Chaired by Steve Kuusisto, director of the Reneé Crown Honors Program, and John Western, professor of geography in the Maxwell School of Citizenship and Public Affairs, the NCSC includes faculty and staff members from across the University. Its members work closely with students and their mentors to help students identify their interests and then shape their undergraduate careers to facilitate their success.
Wendel, who plans to go to medical school next year, credits a chemistry professor she met during her freshman year for helping her obtain a summer internship that year at the NIH’s National Human Genome Research Institute. “Although the research was not my primary interest area, I got my foot in the door and learned basic laboratory skills,” Wendel says.
In between that first internship and her senior year, Wendel completed an Honors Capstone Project on hemorrhagic stroke, traveled to Tanzania to work as a hospital intern on the maternity ward, traveled to Peru to intern at a pediatrics clinic and volunteer for a mobile HIV/AIDS clinic, volunteered at Upstate University Hospital State University of New York (SUNY) in the pediatric emergency room and worked as a neuroscience research intern at SUNY Upstate Medical University. She also traveled through SU Abroad to study in Hong Kong for a semester as part of her Chinese minor. It was the Chinese minor that intrigued her current supervisor and is what Wendel believes gave her the edge for the position.

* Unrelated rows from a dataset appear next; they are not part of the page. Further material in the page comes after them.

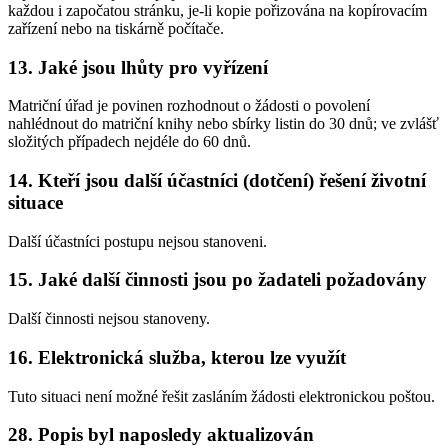
každou i započatou stránku, je-li kopie pořizována na kopírovacím
zařízení nebo na tiskárně počítače.
13. Jaké jsou lhůty pro vyřízení
Matriční úřad je povinen rozhodnout o žádosti o povolení
nahlédnout do matriční knihy nebo sbírky listin do 30 dnů; ve zvlášť
složitých případech nejdéle do 60 dnů.
14. Kteří jsou další účastníci (dotčení) řešení životní
situace
Další účastníci postupu nejsou stanoveni.
15. Jaké další činnosti jsou po žadateli požadovány
Další činnosti nejsou stanoveny.
16. Elektronická služba, kterou lze využít
Tuto situaci není možné řešit zasláním žádosti elektronickou poštou.
28. Popis byl naposledy aktualizován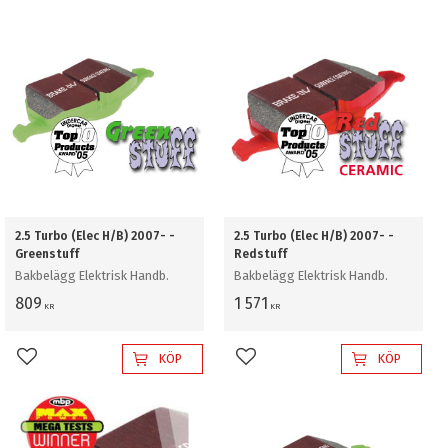
2.5 Turbo (Elec H/B) 2007- -
2.5 Turbo (Elec H/B) 2007- -
Greenstuff
Redstuff
Bakbelägg Elektrisk Handb.
Bakbelägg Elektrisk Handb.
809
1 571
KR
KR
KÖP
KÖP
Lägg till i favoriter
Lägg till i favoriter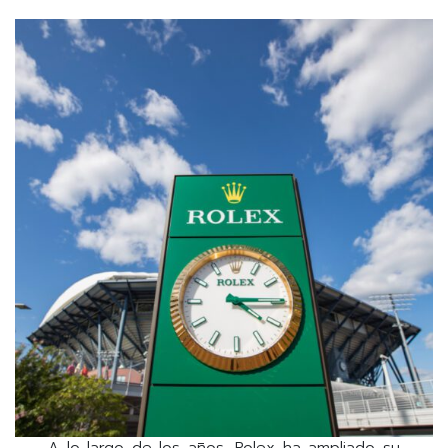
A lo largo de los años, Rolex ha ampliado su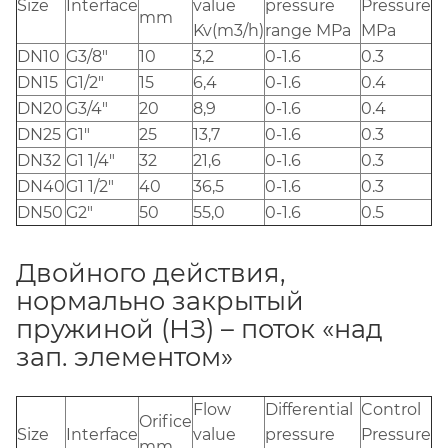
Size
Interface
value
pressure
Pressure
mm
Kv(m3/h)
range MPa
MPa
DN10
G3/8"
10
3,2
0-1.6
0.3
DN15
G1/2"
15
6,4
0-1.6
0.4
DN20
G3/4"
20
8,9
0-1.6
0.4
DN25
G1"
25
13,7
0-1.6
0.3
DN32
G1 1/4"
32
21,6
0-1.6
0.3
DN40
G1 1/2"
40
36,5
0-1.6
0.3
DN50
G2"
50
55,0
0-1.6
0.5
Двойного действия,
нормально закрытый
пружиной (НЗ) – поток «над
зап. элементом»
Flow
Differential
Control
Orifice
Size
Interface
value
pressure
Pressure
mm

“It’s not that I wasn’t well-qualified for this position,” Wendel says, “but there were so many other people applying for NIH positions that I believe the perspective I gained from my minor, and the unique experiences I had abroad, gave me an extra edge.”

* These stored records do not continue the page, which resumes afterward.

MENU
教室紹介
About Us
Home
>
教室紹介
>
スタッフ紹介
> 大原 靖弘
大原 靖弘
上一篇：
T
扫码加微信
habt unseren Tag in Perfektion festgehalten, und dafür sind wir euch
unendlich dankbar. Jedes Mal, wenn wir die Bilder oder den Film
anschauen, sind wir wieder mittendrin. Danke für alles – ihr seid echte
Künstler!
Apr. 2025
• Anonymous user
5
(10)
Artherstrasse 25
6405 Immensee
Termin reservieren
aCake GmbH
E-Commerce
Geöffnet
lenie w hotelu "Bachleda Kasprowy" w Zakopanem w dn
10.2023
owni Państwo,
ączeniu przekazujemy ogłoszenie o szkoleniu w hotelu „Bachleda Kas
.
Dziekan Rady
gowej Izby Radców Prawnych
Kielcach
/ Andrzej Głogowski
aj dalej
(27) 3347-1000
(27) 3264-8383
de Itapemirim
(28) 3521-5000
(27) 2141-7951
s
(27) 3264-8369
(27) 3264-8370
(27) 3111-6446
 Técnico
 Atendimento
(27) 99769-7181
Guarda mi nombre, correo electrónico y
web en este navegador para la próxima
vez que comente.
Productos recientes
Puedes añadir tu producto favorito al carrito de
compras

Most of all, Wendel is appreciative of the support she received from the University’s NCSC; the Reneé Crown University Honors Program; and biology Professor John Belote, who was her faculty adviser. “They helped me every step of the process, supported me in all my spontaneous ideas, wrote recommendations days before the deadlines and helped me select the best classes,” Wendel says. “My undergraduate career helped put me on this path with classes and study abroad opportunities. What I leaned in the classroom, I was able to take out into the real world and apply.”